Pour la recette, je n’ai pas trouvé de généralités sur cette préparation, mais seulement des recettes particulières, et différentes. Par exemple, dans les années 1860, je trouve deux recettes :

– celle du charcutier L.F Dronne, pour des pieds à la Sainte-Ménehould :

Rôtissez et nettoyez douze pieds de porc ; cela fait, on prend un pied de devant et un pied de derrière que l’on lie ensemble avec un cordon large de trois doigts, en les serrant fortement, afin de les maintenir unis dans la cuisson. À cet effet, on les place dans une marmite, en y ajoutant 2 ou 3 kg de couenne, un seau d’eau et une bonne poignée de gros sel. On fait bouillir et écumer, après l’avoir garni d’un bouquet et d’aromates. On laisse cuire pendant trois ou quatre heures, selon leur grosseur, puis on retire les pieds, en les plaçant, par paquets, dans une bassine. On passe enfin la gelée tirée au clair et on la verse sur les pieds, de manière qu’ils soient bien couverts de gelée. On laisse refroidir. Lorsqu’ils sont bien froids, on déficelle chaque paquet, on sépare les pieds de devant des pieds de derrière, et on les fend en deux par le milieu. Ensuite on a le soin de bien graisser successivement chaque moitié avec du saindoux, et de les paner avec de la chapelure blanche. Enfin on les fait griller sur un feu ardent pour leur donner une belle couleur jaune. La moutarde de Gray, de Dijon, peut lui servir de sauce.

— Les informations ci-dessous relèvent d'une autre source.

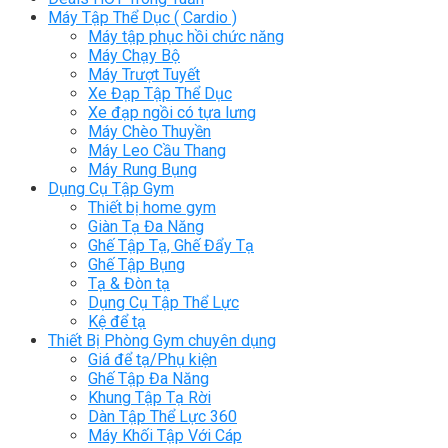
Máy Tập Thể Dục ( Cardio )
Máy tập phục hồi chức năng
Máy Chạy Bộ
Máy Trượt Tuyết
Xe Đạp Tập Thể Dục
Xe đạp ngồi có tựa lưng
Máy Chèo Thuyền
Máy Leo Cầu Thang
Máy Rung Bụng
Dụng Cụ Tập Gym
Thiết bị home gym
Giàn Tạ Đa Năng
Ghế Tập Tạ, Ghế Đẩy Tạ
Ghế Tập Bụng
Tạ & Đòn tạ
Dụng Cụ Tập Thể Lực
Kệ để tạ
Thiết Bị Phòng Gym chuyên dụng
Giá để tạ/Phụ kiện
Ghế Tập Đa Năng
Khung Tập Tạ Rời
Dàn Tập Thể Lực 360
Máy Khối Tập Với Cáp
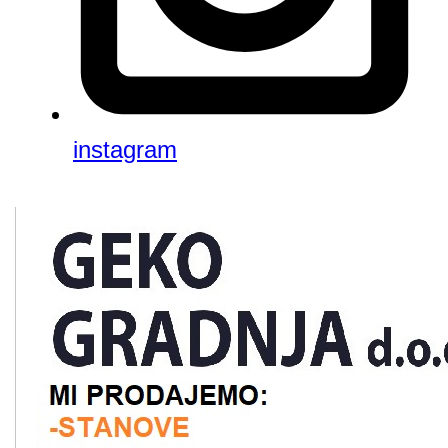
instagram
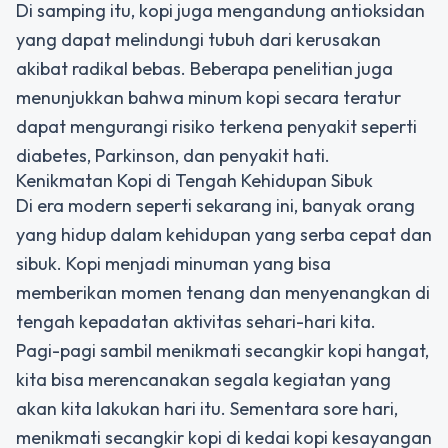
Di samping itu, kopi juga mengandung antioksidan
yang dapat melindungi tubuh dari kerusakan
akibat radikal bebas. Beberapa penelitian juga
menunjukkan bahwa minum kopi secara teratur
dapat mengurangi risiko terkena penyakit seperti
diabetes, Parkinson, dan penyakit hati.
Kenikmatan Kopi di Tengah Kehidupan Sibuk
Di era modern seperti sekarang ini, banyak orang
yang hidup dalam kehidupan yang serba cepat dan
sibuk. Kopi menjadi minuman yang bisa
memberikan momen tenang dan menyenangkan di
tengah kepadatan aktivitas sehari-hari kita.
Pagi-pagi sambil menikmati secangkir kopi hangat,
kita bisa merencanakan segala kegiatan yang
akan kita lakukan hari itu. Sementara sore hari,
menikmati secangkir kopi di kedai kopi kesayangan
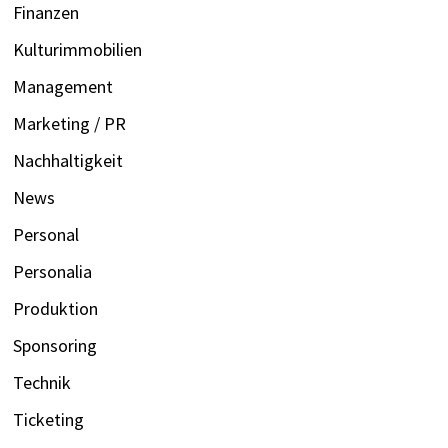
Finanzen
Kulturimmobilien
Management
Marketing / PR
Nachhaltigkeit
News
Personal
Personalia
Produktion
Sponsoring
Technik
Ticketing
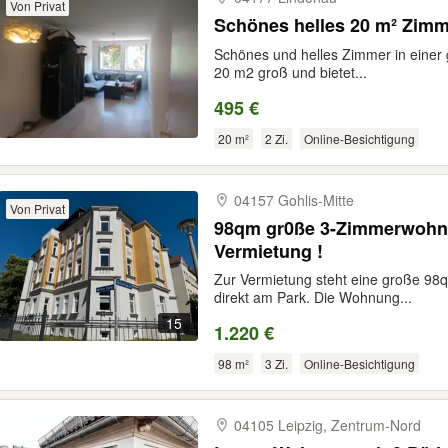
Von Privat
Schönes helles 20 m² Zimm
Schönes und helles Zimmer in einer
20 m2 groß und bietet...
495 €
20 m²
2 Zi.
Online-Besichtigung
04157 Gohlis-​Mitte
Von Privat
98qm gr0ße 3-Zimmerwohnu
Vermietung !
Zur Vermietung steht eine große 9
direkt am Park. Die Wohnung...
15
1.220 €
98 m²
3 Zi.
Online-Besichtigung
04105 Leipzig, Zentrum-​Nord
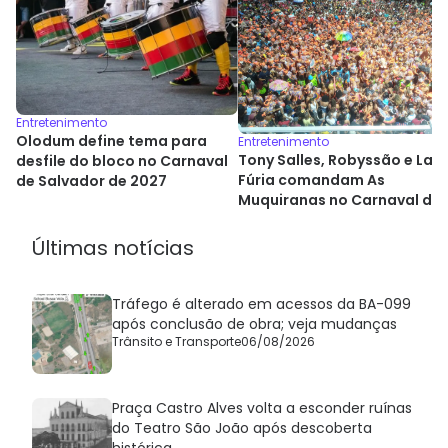
Entretenimento
Olodum define tema para
Entretenimento
Tony Salles, Robyssão e La
desfile do bloco no Carnaval
Fúria comandam As
de Salvador de 2027
Muquiranas no Carnaval de
Salvador
Últimas notícias
Tráfego é alterado em acessos da BA-099
após conclusão de obra; veja mudanças
Trânsito e Transporte
06/08/2026
Praça Castro Alves volta a esconder ruínas
do Teatro São João após descoberta
histórica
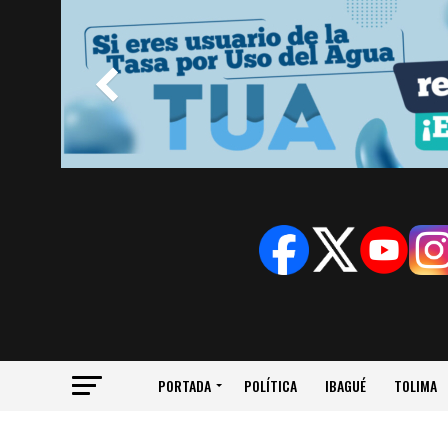
PORTADA
POLÍTICA
IBAGUÉ
TOLIMA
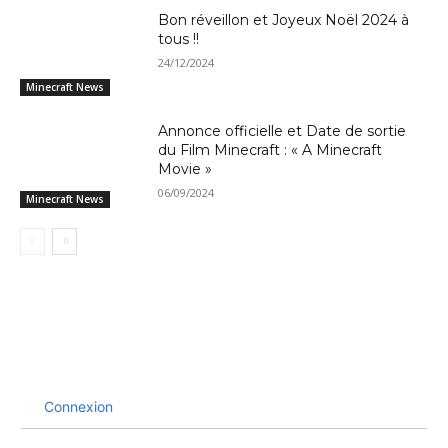
Bon réveillon et Joyeux Noël 2024 à
tous !!
24/12/2024
Minecraft News
Annonce officielle et Date de sortie
du Film Minecraft : « A Minecraft
Movie »
06/09/2024
Minecraft News
Connexion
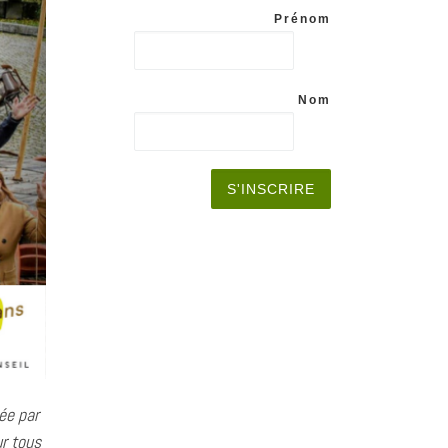
Prénom
Nom
ée par
r tous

C’est là, environ, la recette encore en vigueur aujourd’hui à Sainte-Ménehould, avec cette particularité qu’après une très longue cuisson, les os sont devenus si tendres qu’on peut les croquer, en sucer la moelle…


Terminologie " A la Sainte-Ménehould " par Hervé This
Urbain Dubois, lui, donne une préparation un peu plus élaborée :

Flambez 6 pieds de porc, faites-les dégorger à l’eau tiède pendant une heure, égouttez-les, accouplez-les de deux en deux, liez-les avec du ruban en fil; marquez-les dans une casserole avec quelques légumes et aromates, mouillez-les à couvert avec du bouillon et du vin blanc, faites partir le liquide en ébullition, finissez de cuire les pieds à feu très-modéré; retirez alors la casserole du feu, laissez-les refroidir dans la cuisson; divisez-les ensuite, chacun en deux parties; supprimez l’os de la jambe, emplissez le vide de chaque moitié avec un boudin de farce imitant l’os; ces boudins sont préparés avec de la farce crue très-ferme qu’on roule sur la table farinée pour les obtenir de la même dimension que les os enlevés; on les poche ensuite à l’eau bouillante pour les raffermir, les égoutter, les mettre en place, en les consolidant avec de la farce crue; roulez alors ces pieds de porc dans du beurre fondu, panez-les à l’anglaise faites-les griller à feu modéré en les arrosant avec du beurre fondu, dressezles sur un plat bien chaud.

Mais il reste ce point commun : les pieds font l’objets d’une longue cuisson en bouillon, avant panure et cuisson au beurre chaud.

Quelques années plus tard, le Guide culinaire propose une variante où l’on cuit en bouillon, mais il enduit de moutarde, avant de paner et de griller au beurre.

Autrement dit, retenons ce principe : longue cuisson en bouillon, panure, rôtissage font « à la Sainte-Ménehoud ».